The recommendations section is the one part of your profile that you don’t have full control over because you have to rely on other people to write these recommendations for you (which makes them more reliable). LinkedIn’s search algorithm ranks profiles with more recommendations higher than others. If you want to be found, take your recommendations seriously.

As a general rule, you want to have recommendations equal to about 5 to 10 percent of your network size. So if your network has 280 people in it, you may strive for 28 recommendations, but 14 is good enough. Of course, only about half the people you ask for a recommendation will respond. If you need three recommendations, send out six requests. If you want 10, send out 20.
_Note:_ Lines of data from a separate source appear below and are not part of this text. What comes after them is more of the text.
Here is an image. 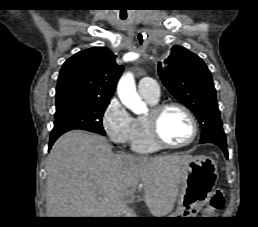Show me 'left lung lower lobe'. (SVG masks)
<instances>
[{
    "label": "left lung lower lobe",
    "mask_w": 258,
    "mask_h": 227,
    "mask_svg": "<svg viewBox=\"0 0 258 227\" xmlns=\"http://www.w3.org/2000/svg\"><path fill=\"white\" fill-rule=\"evenodd\" d=\"M214 144H216L217 146H219L223 150L226 158L228 159V151H227L226 143H214Z\"/></svg>",
    "instance_id": "1"
}]
</instances>
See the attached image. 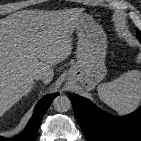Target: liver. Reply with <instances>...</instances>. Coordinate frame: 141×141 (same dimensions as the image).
Returning <instances> with one entry per match:
<instances>
[{
    "mask_svg": "<svg viewBox=\"0 0 141 141\" xmlns=\"http://www.w3.org/2000/svg\"><path fill=\"white\" fill-rule=\"evenodd\" d=\"M81 18L82 9H71L23 10L0 19V117L31 91L34 73L52 81V66L71 54Z\"/></svg>",
    "mask_w": 141,
    "mask_h": 141,
    "instance_id": "6515ba94",
    "label": "liver"
}]
</instances>
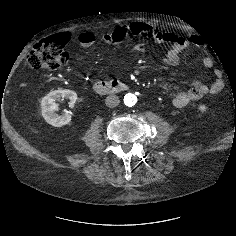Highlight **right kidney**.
<instances>
[{
  "instance_id": "right-kidney-1",
  "label": "right kidney",
  "mask_w": 236,
  "mask_h": 236,
  "mask_svg": "<svg viewBox=\"0 0 236 236\" xmlns=\"http://www.w3.org/2000/svg\"><path fill=\"white\" fill-rule=\"evenodd\" d=\"M69 99V107H73L76 100L77 94L74 91L63 89L55 90L47 94L41 100L42 116L45 121L55 127H61L71 122V115L66 113L58 115L55 111L58 110V104L56 101L60 99Z\"/></svg>"
}]
</instances>
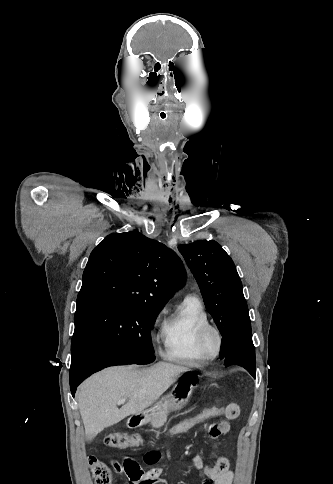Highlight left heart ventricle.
Here are the masks:
<instances>
[{"instance_id": "left-heart-ventricle-1", "label": "left heart ventricle", "mask_w": 333, "mask_h": 484, "mask_svg": "<svg viewBox=\"0 0 333 484\" xmlns=\"http://www.w3.org/2000/svg\"><path fill=\"white\" fill-rule=\"evenodd\" d=\"M207 349L210 353H214L216 349V340L213 336H210L207 341Z\"/></svg>"}]
</instances>
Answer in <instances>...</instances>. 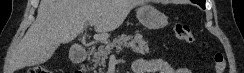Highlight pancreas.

The trick with requesting recommendations on LinkedIn is to always personalize your request message. LinkedIn drops some standard language into the request form, but you need to tailor this note for each person you’re asking. By suggesting a few bullet points for them to cover in their recommendation, you make it easier for them to think of something to say.

Some people refuse to write original recommendations. They prefer that you write your own text, and then they just put their signature on it. This is an archaic and quite outdated approach that’s incompatible with social media.

The theme with social media is authenticity, and writing your own recommendation and then putting someone else’s name on it isn’t very authentic. And such practices can backfire on you: If you’re the author of all your own recommendations and you have ten of them, they may look too+ similar and people may notice.

Try to explain this to the people who refuse to write a recommendation. If they still refuse to adapt to modern times and help you out, be prepared to let them go. What they may actually be communicating is that they don’t have time to help you.

This article is a good breakdown of the anatomy of a good recommendation on LinkedIn. Send this link to your recommender to help them with their writing.

You’re not obligated to return a recommendation. LinkedIn delivers a “Return the Favor” screen after you receive a recommendation, but you can ignore this. Give recommendations to only the people you feel compelled to give them to and who you’re comfortable vouching for.